# Description of the task
Give back exactly the lines from the beginning of the listing below to the line holding "Максимально", both ends included; the pictures stay out.

# Stored data
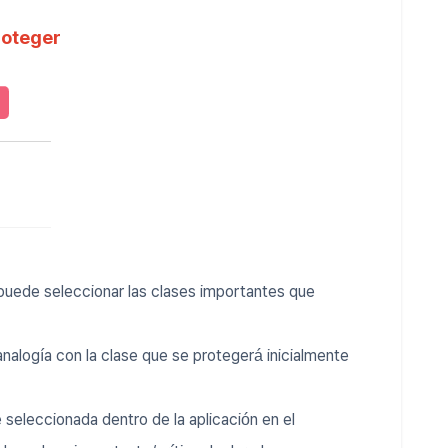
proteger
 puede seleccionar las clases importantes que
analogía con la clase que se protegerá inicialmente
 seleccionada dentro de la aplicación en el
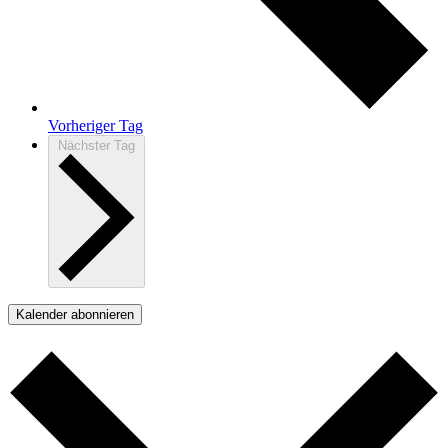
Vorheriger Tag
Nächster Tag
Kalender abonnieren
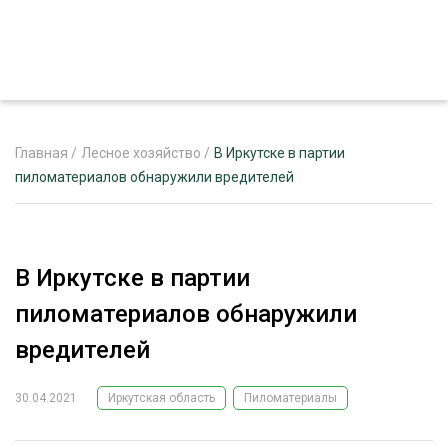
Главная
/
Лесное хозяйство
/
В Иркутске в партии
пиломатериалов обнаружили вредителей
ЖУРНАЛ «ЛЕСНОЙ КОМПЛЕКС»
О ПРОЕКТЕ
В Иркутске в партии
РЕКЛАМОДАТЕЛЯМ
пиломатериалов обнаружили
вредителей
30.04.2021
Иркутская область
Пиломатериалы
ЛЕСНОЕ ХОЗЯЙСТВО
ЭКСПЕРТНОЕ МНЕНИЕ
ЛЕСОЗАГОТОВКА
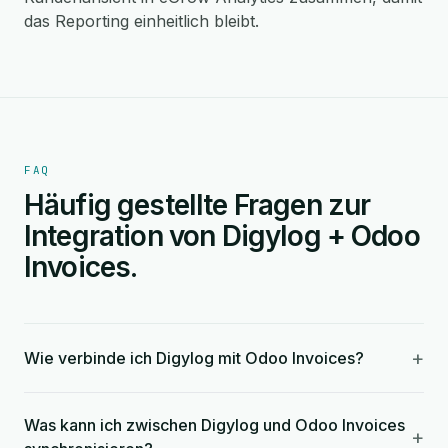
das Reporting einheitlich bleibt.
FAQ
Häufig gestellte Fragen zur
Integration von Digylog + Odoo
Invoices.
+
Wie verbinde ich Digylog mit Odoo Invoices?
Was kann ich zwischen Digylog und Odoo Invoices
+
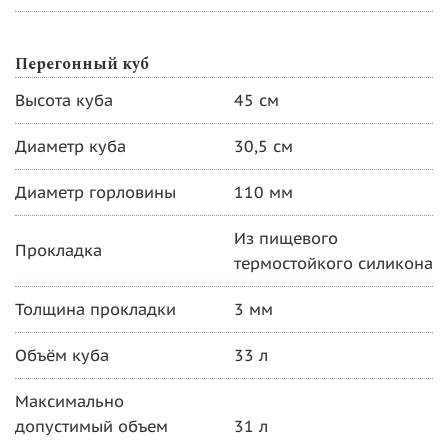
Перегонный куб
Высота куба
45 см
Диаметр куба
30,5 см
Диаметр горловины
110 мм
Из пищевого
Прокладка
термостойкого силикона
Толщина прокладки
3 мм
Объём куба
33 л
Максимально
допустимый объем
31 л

# Response
proteger
 puede seleccionar las clases importantes que
analogía con la clase que se protegerá inicialmente
 seleccionada dentro de la aplicación en el
Vorheriger Tag
Nächster Tag
Kalender abonnieren
Главная
/
Лесное хозяйство
/
В Иркутске в партии
пиломатериалов обнаружили вредителей
ЖУРНАЛ «ЛЕСНОЙ КОМПЛЕКС»
О ПРОЕКТЕ
В Иркутске в партии
РЕКЛАМОДАТЕЛЯМ
пиломатериалов обнаружили
вредителей
30.04.2021
Иркутская область
Пиломатериалы
ЛЕСНОЕ ХОЗЯЙСТВО
ЭКСПЕРТНОЕ МНЕНИЕ
ЛЕСОЗАГОТОВКА
das Reporting einheitlich bleibt.
FAQ
Häufig gestellte Fragen zur
Integration von Digylog + Odoo
Invoices.
+
Wie verbinde ich Digylog mit Odoo Invoices?
Was kann ich zwischen Digylog und Odoo Invoices
+
Перегонный куб
Высота куба
45 см
Диаметр куба
30,5 см
Диаметр горловины
110 мм
Из пищевого
Прокладка
термостойкого силикона
Толщина прокладки
3 мм
Объём куба
33 л
Максимально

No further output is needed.